Local jurisdiction · Riverside County

Moreno Valley Zoning, Planning & Building Codes

What you can build in Moreno Valley depends on its local zoning and planning code, layered on the California Building Standards Code. Ask GoCodebook about any Moreno Valley address.

Key points

Zoning districts & allowed uses Setbacks & height limits FAR, lot coverage & density Building permits Remodels & change of use ADUs & JADUs Parking requirements Planning & design review

Last reviewed: July 3, 2026

Overview

This page explains how Moreno Valley regulates land use and development under its municipal planning and zoning code (Title 9 — Planning and Zoning), where to find the rules, and how key local programs (districts, overlays, specific plans, design review, and permit paths) work in practice. The city's code is arranged in numbered chapters and sections (for example, administration, development standards, parking, specific plans and design guidelines), and many of the controlling rules appear in Chapter 9 subparts (for example, § 9.01—§ 9.16). See the procedural authority and purpose statements in § 9.01.010 and the administration framework in § 9.01.130 for who runs the process and why.

How Moreno Valley's code is organized

  • The city's zoning and planning regulations are published as Title 9 — Planning and Zoning. The Title begins with administration and purpose statements (for example, § 9.01.010) and then breaks into chapterized topics: administration and procedures (Chapter 9.01 / 9.02 and related §§), district-specific development standards (Article(s) with tables such as the Business Flex, Downtown Center and Corridor Mixed-Use tables), performance standards (Chapter 9.10), off‑street parking (Chapter 9.11), signs (Chapter 9.12), specific plans (Chapter 9.13), land divisions (Chapter 9.14), and design/site guidelines (Chapter 9.16). For the code's overall purpose and authority see § 9.01.010 and for the community development/permit application duties see § 9.01.130.
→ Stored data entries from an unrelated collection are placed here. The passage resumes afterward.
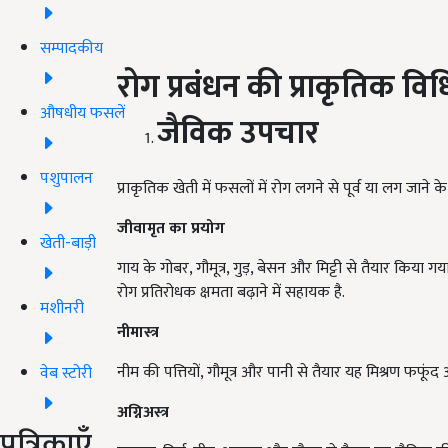
सम्पादकीय
रोग प्रबंधन की प्राकृतिक विध
औषधीय फसलें
जैविक उपचार
पशुपालन
प्राकृतिक खेती में फसलों में रोग लगने से पूर्व या लग जान
जीवामृत का प्रयोग
खेती-बाड़ी
गाय के गोबर, गौमूत्र, गुड़, बेसन और मिट्टी से तैयार किया गया
रोग प्रतिरोधक क्षमता बढ़ाने में सहायक है.
मशीनरी
नीमास्त्र
नीम की पत्तियों, गौमूत्र और पानी से तैयार यह मिश्रण फफूं
वेब स्टोरी
अग्निअस्त्र
पत्रिकाएँ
  • Major procedural rules (how applications, hearings, and administrative decisions are routed) reference the community development director, the project review committee (PRC), the planning commission and the city council; the PRC is created and described in § 9.01.120, and the director’s permit duties are spelled out in § 9.01.130. The code also provides an administrative variance process (the director may grant limited administrative variances) at § 9.02.090 and the variance rules are in § 9.02.100.

  • The official zoning atlas and rules for interpreting boundaries are maintained by the city and described in the code (including rules for when a lot is split across zones) at § 9.01.100 and associated mapping rules.

Zoning district families

Moreno Valley divides the city into explicit district families (nomenclature and the controlling list appear in § 9.01.090). Key families and the exact district labels (all bolded as used in the code) include:

  • Residential: RR, HR, R1, R2, RA2, R3, R5, R10, R15, R20, R30, and RS10.

  • Commercial: NC, CC, VC, TRC, OC, O.

  • Employment / Industrial: BP, BPX, I.

  • Open Space / Agricultural: OS, AG.

  • Special / Other: P (Public), SP (Specific Plan districts — precise zoning adopted separately), overlays such as MUO (Medical Use Overlay) and OADO (Outdoor Advertising Display Overlay), and a set of mixed‑use zone labels and overlay names including B-F, CEMU, COMU, DC, and H/OC. The full list and the note that Specific Plan districts are reflected separately on the zoning atlas appear in § 9.01.090.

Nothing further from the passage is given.